Да уж! То, что в малых дозах может помочь снять воспаление в груди и избавиться от мучительного кашля или даже одолеть желтуху, в иных дозах может прервать беременность, привести к выкидышу, а это уже деяние не только противное природе и неугодное церкви, но и опасное для женщины, носящей плод в своем чреве. Из страха перед гневом мужа, из страха опозориться перед всем миром, из страха, что не удастся устроить дочери хорошую партию и что давние семейные распри за наследство вспыхнут с новой силой… Мать ли девушки заставила его пойти на это, он ли сам ее уговорил?.. Годы, проведенные в раскаянии и искуплении, не смогли избавить его от ужаса содеянного — того, что теперь судорогой сводил тело и застилал взор.
— Они умерли, — сказал он хрипло и громко, корчась от душевной боли. — Моя любимая и наше дитя, они умерли! Ее мать прислала мне известие уже после похорон. Дочь умерла от лихорадки, так она всем сказала. Умерла от лихорадки — и позора бояться не надо. Грех, мой страшный грех… Господи, прости меня!
— Всевышний знает, когда раскаяние искренно, а когда нет, — сказал аббат Радульфус. — Что ж, теперь ты поведал нам свою печаль. Это все, или ты желаешь сказать что-то еще?
— Это все, — сказал брат Хэлвин. — Осталось только попросить прощения. Я прошу прощения и у бога, и у Кадфаэля, ведь я во зло употребил его искусство. И еще у леди Гэльс, моей госпожи, за то великое горе, что я причинил ей. — Теперь, высказав наконец то, что так долго томилось под спудом, он уже лучше владел и голосом, и речью, словно путы упали с его языка, и хотя говорил он по-прежнему тихо, но гораздо яснее и спокойнее. — Я хотел бы встретить смерть очистившимся и прощенным.
— Ну, брат Кадфаэль сам за себя скажет, — заметил аббат. — За бога буду говорить я, ибо на мне его благодать.
— Я прощаю тебе, — сказал Кадфаэль, стараясь более тщательно, чем обычно, подбирать слова, — всякое злоупотребление моим искусством, совершенное в момент временного помутнения разума. А то, что ты располагал знаниями и средствами совершить преступление, а я не сумел удержать тебя от искушения, в том есть и моя вина, и я не могу упрекать тебя, не упрекая в то же время и себя самого. Пусть мир пребудет в твоей душе!
Речь аббата Радульфуса, которую он произносил именем божьим, заняла немного больше времени. Слушая его, Кадфаэль невольно подумал, что кое-кто из братьев был бы до глубины души изумлен, открыв в аббате, кроме его обычной непреклонной суровости, такой запас рассудительной, властной, подчиняющей доброты. Хэлвин желал облегчить свою совесть и очиститься перед смертью. Налагать на него епитимью было слишком поздно. За успокоение души на смертном одре не назначают платы, его просто даруют.
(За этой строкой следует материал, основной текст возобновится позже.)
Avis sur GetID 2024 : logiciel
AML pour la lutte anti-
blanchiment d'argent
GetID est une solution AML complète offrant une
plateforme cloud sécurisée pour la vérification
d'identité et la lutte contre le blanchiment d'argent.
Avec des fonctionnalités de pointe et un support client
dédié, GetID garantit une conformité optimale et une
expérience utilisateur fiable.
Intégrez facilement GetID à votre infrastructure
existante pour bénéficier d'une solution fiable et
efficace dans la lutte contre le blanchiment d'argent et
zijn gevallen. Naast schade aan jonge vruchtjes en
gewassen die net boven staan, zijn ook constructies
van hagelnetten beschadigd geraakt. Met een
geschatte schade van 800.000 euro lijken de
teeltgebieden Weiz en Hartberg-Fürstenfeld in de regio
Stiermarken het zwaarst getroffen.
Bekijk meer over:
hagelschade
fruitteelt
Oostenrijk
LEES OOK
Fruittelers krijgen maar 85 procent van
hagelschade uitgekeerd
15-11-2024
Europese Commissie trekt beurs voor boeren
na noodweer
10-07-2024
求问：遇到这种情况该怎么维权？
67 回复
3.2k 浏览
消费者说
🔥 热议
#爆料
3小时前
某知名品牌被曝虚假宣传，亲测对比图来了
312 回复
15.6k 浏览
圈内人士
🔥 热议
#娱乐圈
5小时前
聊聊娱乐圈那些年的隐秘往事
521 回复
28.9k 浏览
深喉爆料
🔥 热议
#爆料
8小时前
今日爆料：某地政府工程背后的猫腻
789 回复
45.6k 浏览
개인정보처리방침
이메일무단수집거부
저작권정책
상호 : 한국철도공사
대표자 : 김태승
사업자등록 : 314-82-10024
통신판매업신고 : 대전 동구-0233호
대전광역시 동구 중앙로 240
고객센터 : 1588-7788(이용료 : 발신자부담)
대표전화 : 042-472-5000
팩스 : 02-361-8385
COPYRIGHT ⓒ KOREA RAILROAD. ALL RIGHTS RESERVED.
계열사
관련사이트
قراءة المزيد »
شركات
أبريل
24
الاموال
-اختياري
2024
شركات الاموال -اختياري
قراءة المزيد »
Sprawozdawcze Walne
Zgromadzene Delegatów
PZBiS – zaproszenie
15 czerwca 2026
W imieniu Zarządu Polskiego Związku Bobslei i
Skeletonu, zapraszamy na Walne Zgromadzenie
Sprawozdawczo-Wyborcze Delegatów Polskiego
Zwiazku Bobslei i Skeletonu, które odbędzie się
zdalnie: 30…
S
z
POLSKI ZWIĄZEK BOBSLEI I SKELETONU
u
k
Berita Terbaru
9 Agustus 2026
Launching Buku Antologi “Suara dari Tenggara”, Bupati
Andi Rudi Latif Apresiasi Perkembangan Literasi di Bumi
— Безутешное, полное раскаяния сердце — вот единственная жертва, которую ты можешь предложить, и она не будет отвергнута. — И аббат отпустил ему грехи и благословил, и с тем вышел кивнув Кадфаэлю, чтобы тот последовал за ним. Силы оставили Хэлвина, и его лицо, только что светившееся благодарностью и умиротворением, снова замкнулось и не выражало ничего, кроме смертельной усталости, огонь в глазах потух, и он впал в полусон-полузабытье.
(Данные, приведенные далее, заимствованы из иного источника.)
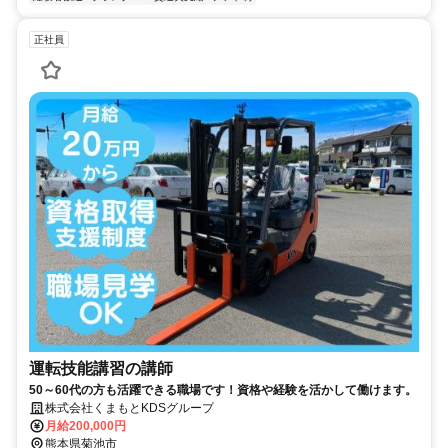
正社員
運転技能講習の講師
50～60代の方も活躍できる職場です！資格や経験を活かして働けます。
株式会社くまもとKDSグループ
月給200,000円
熊本県菊池市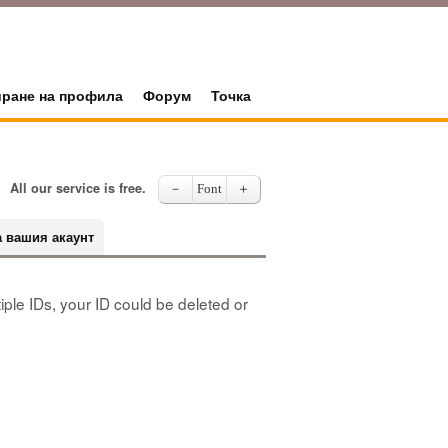
иране на профила
Форум
Точка
All our service is free.
－
Font
＋
а вашия акаунт
iple IDs, your ID could be deleted or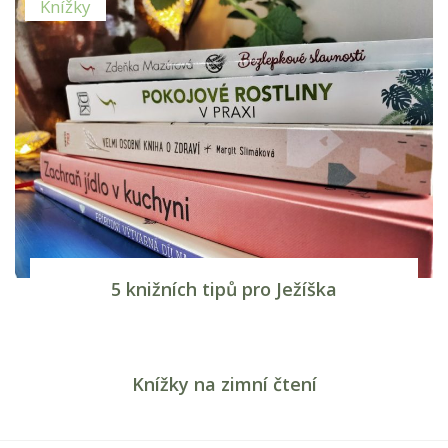
Knížky
5 knižních tipů pro Ježíška
Knížky
Knížky na zimní čtení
За дверью их терпеливо дожидался Рун, который специально отошел подальше, чтобы до него случайно не долетели какие-то обрывки исповеди.
— Пойди посиди с ним, — сказал ему аббат. — Сейчас он, верно, заснул, и сон его будет покойный. Если заметишь какие-то перемены в его состоянии, сразу беги за братом Эдмундом. А если возникнет нужда в брате Кадфаэле, пошли за ним ко мне.